Speaking of health care, Bush, I had this awful and depressing dream last night. Well, actually in the early morning hours, but no matter... I dreamed I had become a doddering old man, incapable of taking care of myself and losing my mind. The time span covered many years, since one scene involved my being incomptent to give my baby son (now 40 years old!) a bath, and letting him slip through my fingers to the floor. Other scenes seemed more contemporaneous, or perhaps looking forward into the future. The chief theme was that I no longer knew who I was, or where I was, or what I was doing there. I actually had the experience--and in dream, Bush, you know how real it all seems--of feeling what I imagine an Alzheimer's patient to feel: totally isolated, unwanted, out of touch, tired of myself and unable to accept the sympathy of others.
Not a dream, then, but a nightmare. The depression refused to leave when I awoke, and was still with me after a half hour of (depressed!) meditation. Hours later now, I still feel it hanging around me like a fog. Like all dreams, as you know, Bush, it was irrational. For myself, from a purely practical point of view, I'm in the fortunate position of being able to buy long-term health care insurance, for which I pay a "healthy" annual premium. I've done what I can to insure that neither Ellie nor I will be as uncared for as my fears projected in that dream.
But that's my own good fortune. I'd want to share that good fortune--if necessary by an increase in my taxes--with those millions of people for whom their health care, current and future, is a daily worry. Your plan for health care savings accounts may sound wonderful to those who can already afford to save, and pay, for their own health insurance. I'm sure they sound wonderful to the banks and the insurance companies who'll make off gleefully with yet more hard-earned dollars from the less-well off.
I fail to see, however, how your scheme can be of help to those who really need it. They have enough trouble making ends meet without having to put aside savings for this purpose. I guess your idea is to let employers off the hook. But that could best be achieved as it has been done in most other developed countries: by a single-payer system that would combine the resources of government, insurance companies, pharmaceutical producers, employers AND end users, working together for mutual benefit,to cut out multiple middle men and attenuate the soaring costs of medical care. The idea that competition and free market practices will eventually benefit the consumer seems amply disproven by the disastrous state of affairs already existing in this country's health care system--if it can be called such.

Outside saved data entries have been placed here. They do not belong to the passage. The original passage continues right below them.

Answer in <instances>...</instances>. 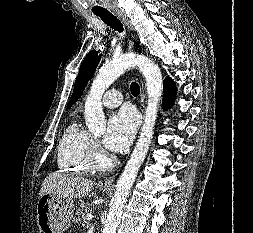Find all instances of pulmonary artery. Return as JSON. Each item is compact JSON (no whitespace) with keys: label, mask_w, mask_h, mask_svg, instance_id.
<instances>
[{"label":"pulmonary artery","mask_w":253,"mask_h":233,"mask_svg":"<svg viewBox=\"0 0 253 233\" xmlns=\"http://www.w3.org/2000/svg\"><path fill=\"white\" fill-rule=\"evenodd\" d=\"M123 101L122 93L117 89L106 91L102 97V104L108 108H114L120 105Z\"/></svg>","instance_id":"pulmonary-artery-1"}]
</instances>
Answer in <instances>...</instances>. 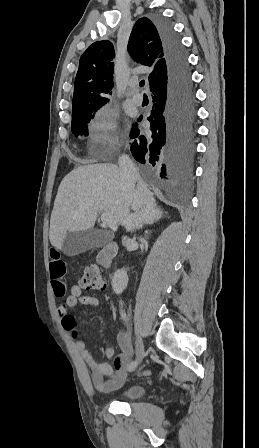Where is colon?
Listing matches in <instances>:
<instances>
[{"mask_svg":"<svg viewBox=\"0 0 259 448\" xmlns=\"http://www.w3.org/2000/svg\"><path fill=\"white\" fill-rule=\"evenodd\" d=\"M78 286L87 291H104L107 282L105 277L96 267H88L80 277Z\"/></svg>","mask_w":259,"mask_h":448,"instance_id":"1","label":"colon"}]
</instances>
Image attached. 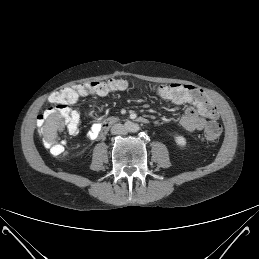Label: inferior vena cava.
<instances>
[{"label": "inferior vena cava", "instance_id": "602c4592", "mask_svg": "<svg viewBox=\"0 0 259 259\" xmlns=\"http://www.w3.org/2000/svg\"><path fill=\"white\" fill-rule=\"evenodd\" d=\"M111 133L114 135H125L127 130L122 124L118 123L111 127Z\"/></svg>", "mask_w": 259, "mask_h": 259}]
</instances>
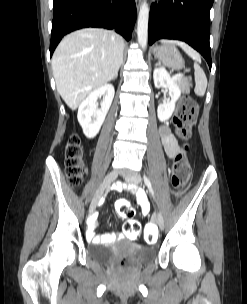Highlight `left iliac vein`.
Instances as JSON below:
<instances>
[{"label":"left iliac vein","mask_w":247,"mask_h":304,"mask_svg":"<svg viewBox=\"0 0 247 304\" xmlns=\"http://www.w3.org/2000/svg\"><path fill=\"white\" fill-rule=\"evenodd\" d=\"M141 176L137 173L131 175V176H128L126 177V181L130 184H138L141 182ZM155 221L157 222L158 226L160 229H164V226H165V222H164V218H163V215L160 213V212H157L155 214V217H154Z\"/></svg>","instance_id":"obj_1"}]
</instances>
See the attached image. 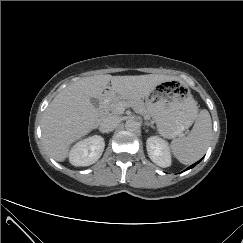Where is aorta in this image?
<instances>
[{
  "mask_svg": "<svg viewBox=\"0 0 243 243\" xmlns=\"http://www.w3.org/2000/svg\"><path fill=\"white\" fill-rule=\"evenodd\" d=\"M138 126H139L138 122L135 120H132V119L127 120L125 123L126 130L132 131V132L137 130Z\"/></svg>",
  "mask_w": 243,
  "mask_h": 243,
  "instance_id": "aorta-1",
  "label": "aorta"
}]
</instances>
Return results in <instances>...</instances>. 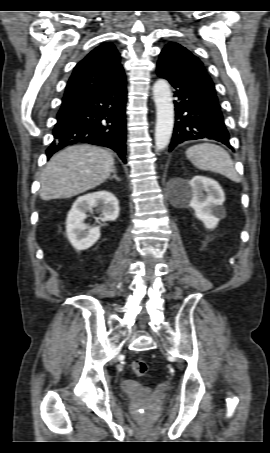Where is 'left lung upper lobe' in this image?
Masks as SVG:
<instances>
[{
	"mask_svg": "<svg viewBox=\"0 0 270 453\" xmlns=\"http://www.w3.org/2000/svg\"><path fill=\"white\" fill-rule=\"evenodd\" d=\"M168 60L196 77L204 79L213 84L207 74L203 63L195 57L189 50L178 43L170 42L160 54V59Z\"/></svg>",
	"mask_w": 270,
	"mask_h": 453,
	"instance_id": "left-lung-upper-lobe-1",
	"label": "left lung upper lobe"
}]
</instances>
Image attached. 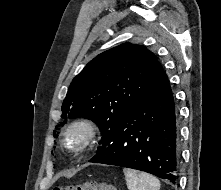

"Socialized medicine"? Bring it on, I say. Failing that, I fear my nightmare--already a reality for too many people--will become the norm for the huge wave of baby boomers headed for retirement age. Your jovial remark in your State of the Union speech--get a new joke book, Bush, for God's sake--about yourself and Clinton reaching that age seemed quite unfunny to those of us who know that neither one of you will need to draw on the entitlement services you speak of with such scorn. You're well taken care of. You'd do well to remember that not everyone can rely on the nice packages that you and your already wealthy political friends stand to benefit from, at public expense, when retirement comes around.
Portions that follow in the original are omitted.